Give again, word for word, the lines below that run from the line with "Passpor, nguy cơ mất miễn visa Schengen" through the line with "जानकारी देने की". Drop the pictures.

**********

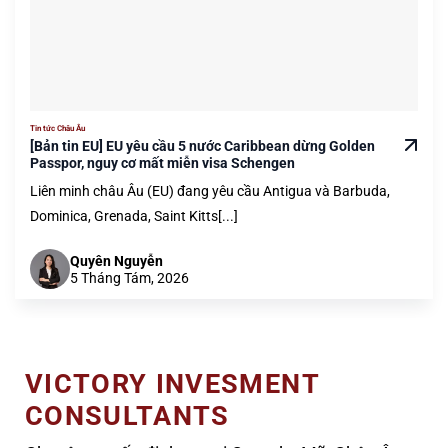
Tin tức Châu Âu
[Bản tin EU] EU yêu cầu 5 nước Caribbean dừng Golden
Passpor, nguy cơ mất miễn visa Schengen
Liên minh châu Âu (EU) đang yêu cầu Antigua và Barbuda,
Dominica, Grenada, Saint Kitts[...]
Quyên Nguyễn
5 Tháng Tám, 2026
VICTORY INVESMENT
CONSULTANTS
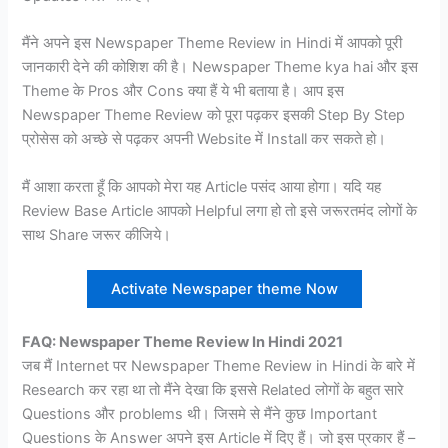
मैंने अपने इस Newspaper Theme Review in Hindi में आपको पूरी
जानकारी देने की कोशिश की है। Newspaper Theme kya hai और इस
Theme के Pros और Cons क्या हैं ये भी बताया है। आप इस
Newspaper Theme Review को पूरा पढ़कर इसकी Step By Step
प्रोसेस को अच्छे से पढ़कर अपनी Website में Install कर सकते हो।
मैं आशा करता हूँ कि आपको मेरा यह Article पसंद आया होगा। यदि यह
Review Base Article आपको Helpful लगा हो तो इसे जरूरतमंद लोगों के
साथ Share जरूर कीजिये।
Activate Newspaper theme Now
FAQ: Newspaper Theme Review In Hindi 2021
जब मैं Internet पर Newspaper Theme Review in Hindi के बारे में
Research कर रहा था तो मैंने देखा कि इससे Related लोगों के बहुत सारे
Questions और problems थी। जिसमे से मैंने कुछ Important
Questions के Answer अपने इस Article में दिए हैं। जो इस प्रकार हैं –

**********

Task response
Passpor, nguy cơ mất miễn visa Schengen
Liên minh châu Âu (EU) đang yêu cầu Antigua và Barbuda,
Dominica, Grenada, Saint Kitts[...]
Quyên Nguyễn
5 Tháng Tám, 2026
VICTORY INVESMENT
CONSULTANTS
मैंने अपने इस Newspaper Theme Review in Hindi में आपको पूरी
जानकारी देने की कोशिश की है। Newspaper Theme kya hai और इस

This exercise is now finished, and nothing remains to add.